=== ACTION ITEM ===
Nothing but the records themselves, exactly as written, should appear in the reply; leave out the pictures.

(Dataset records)
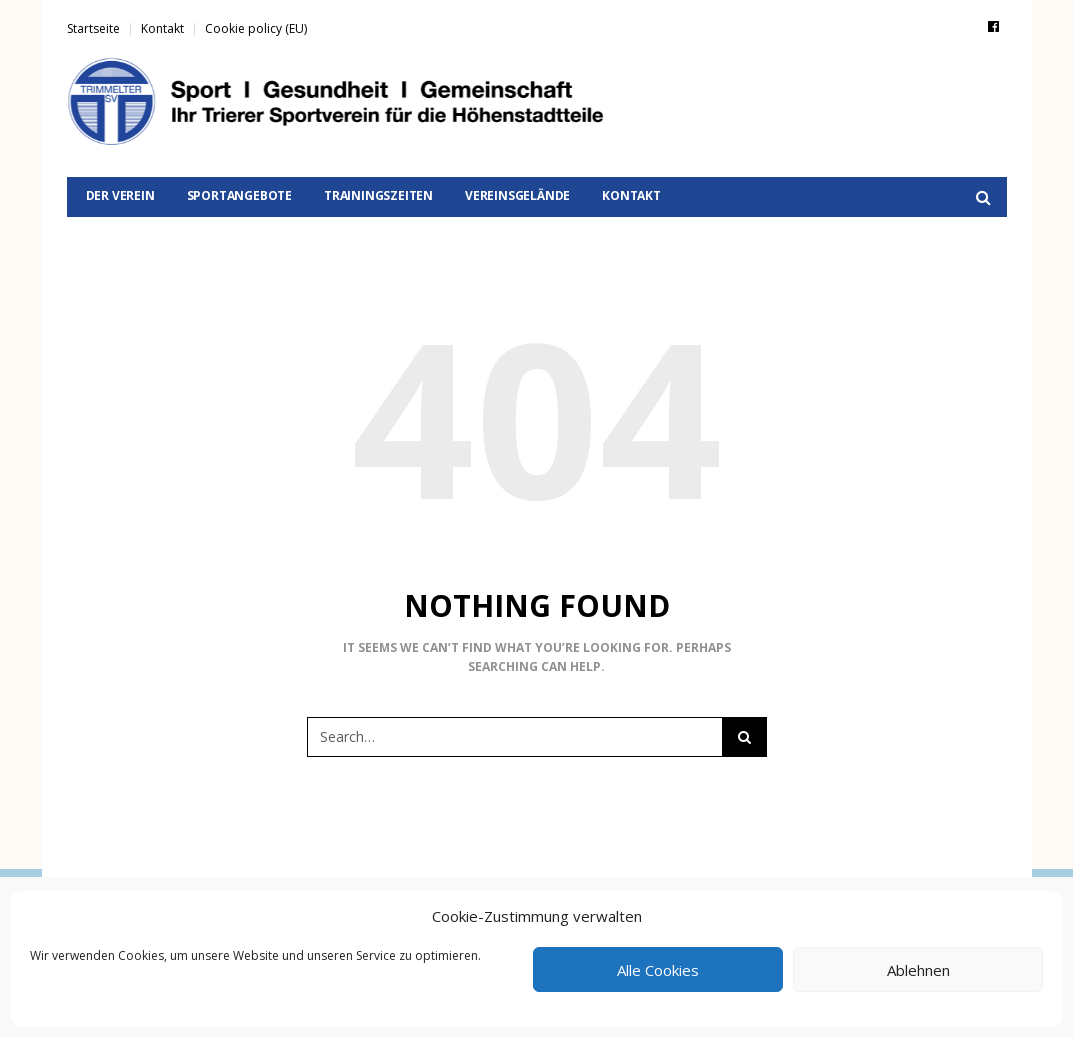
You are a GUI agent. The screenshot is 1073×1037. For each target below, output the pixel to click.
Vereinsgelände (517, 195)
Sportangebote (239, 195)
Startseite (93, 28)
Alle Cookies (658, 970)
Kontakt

=== EXERCISE RESULT ===
You are a GUI agent. The screenshot is 1073×1037. For each target below, output the pixel to click.
Vereinsgelände (517, 195)
Sportangebote (239, 195)
Startseite (93, 28)
Alle Cookies (658, 970)
Kontakt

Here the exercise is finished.